*Problem*: Your job is to report every line of the entries that has "Price".

*Extracted information*:
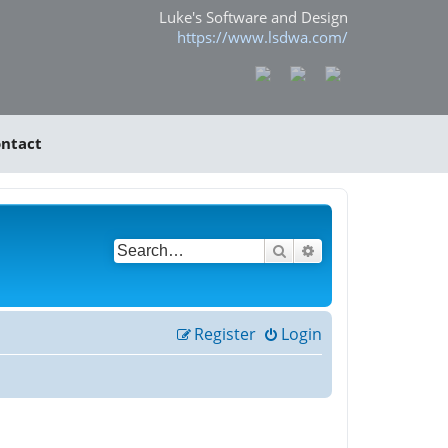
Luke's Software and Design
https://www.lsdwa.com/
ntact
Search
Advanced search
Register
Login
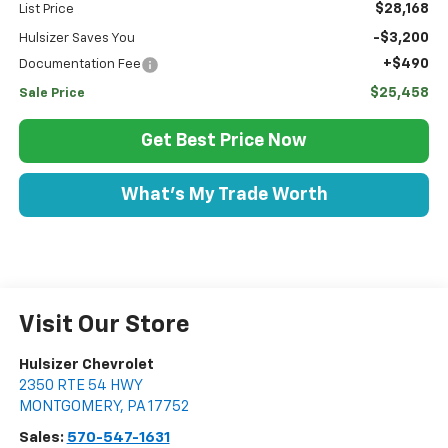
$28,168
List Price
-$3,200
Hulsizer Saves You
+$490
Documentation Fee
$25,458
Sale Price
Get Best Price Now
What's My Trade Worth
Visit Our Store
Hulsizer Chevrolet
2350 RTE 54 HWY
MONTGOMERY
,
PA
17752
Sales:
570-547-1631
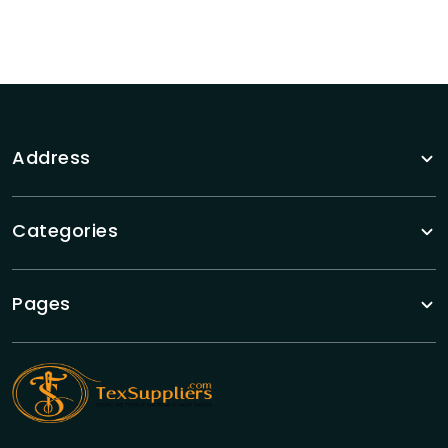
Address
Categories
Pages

---

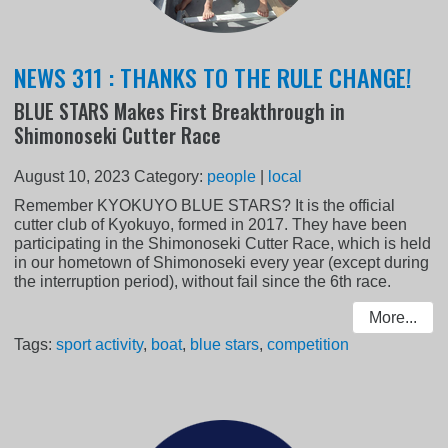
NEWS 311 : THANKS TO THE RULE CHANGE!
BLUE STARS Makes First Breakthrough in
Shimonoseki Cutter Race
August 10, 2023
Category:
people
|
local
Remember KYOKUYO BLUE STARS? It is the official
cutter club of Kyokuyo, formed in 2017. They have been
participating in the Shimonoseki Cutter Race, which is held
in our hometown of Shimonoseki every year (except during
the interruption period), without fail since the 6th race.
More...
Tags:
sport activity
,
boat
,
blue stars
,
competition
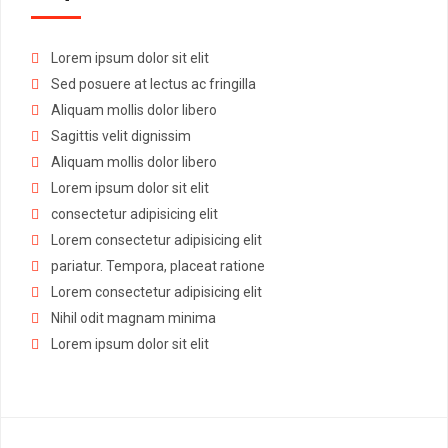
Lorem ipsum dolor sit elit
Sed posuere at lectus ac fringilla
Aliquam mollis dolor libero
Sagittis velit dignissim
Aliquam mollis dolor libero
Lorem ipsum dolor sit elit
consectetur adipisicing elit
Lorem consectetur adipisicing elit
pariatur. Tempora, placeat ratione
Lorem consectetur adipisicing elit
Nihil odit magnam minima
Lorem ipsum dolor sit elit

==

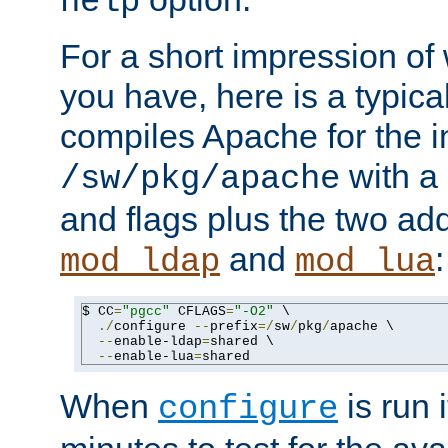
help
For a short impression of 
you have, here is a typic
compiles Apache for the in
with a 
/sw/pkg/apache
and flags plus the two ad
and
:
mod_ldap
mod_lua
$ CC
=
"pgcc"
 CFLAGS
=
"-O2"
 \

*Answer section*:
List Price
Sale Price
Get Best Price Now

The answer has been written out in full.